What you have to do
Copy all lines below exactly as written. Leave pictures out.

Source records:
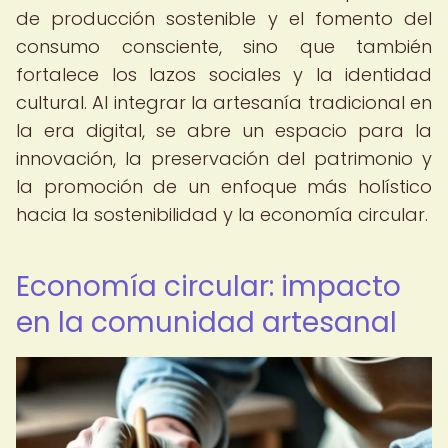
de producción sostenible y el fomento del
consumo consciente, sino que también
fortalece los lazos sociales y la identidad
cultural. Al integrar la artesanía tradicional en
la era digital, se abre un espacio para la
innovación, la preservación del patrimonio y
la promoción de un enfoque más holístico
hacia la sostenibilidad y la economía circular.
Economía circular: impacto
en la comunidad artesanal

Response to the exercise
de producción sostenible y el fomento del
consumo consciente, sino que también
fortalece los lazos sociales y la identidad
cultural. Al integrar la artesanía tradicional en
la era digital, se abre un espacio para la
innovación, la preservación del patrimonio y
la promoción de un enfoque más holístico
hacia la sostenibilidad y la economía circular.
Economía circular: impacto
en la comunidad artesanal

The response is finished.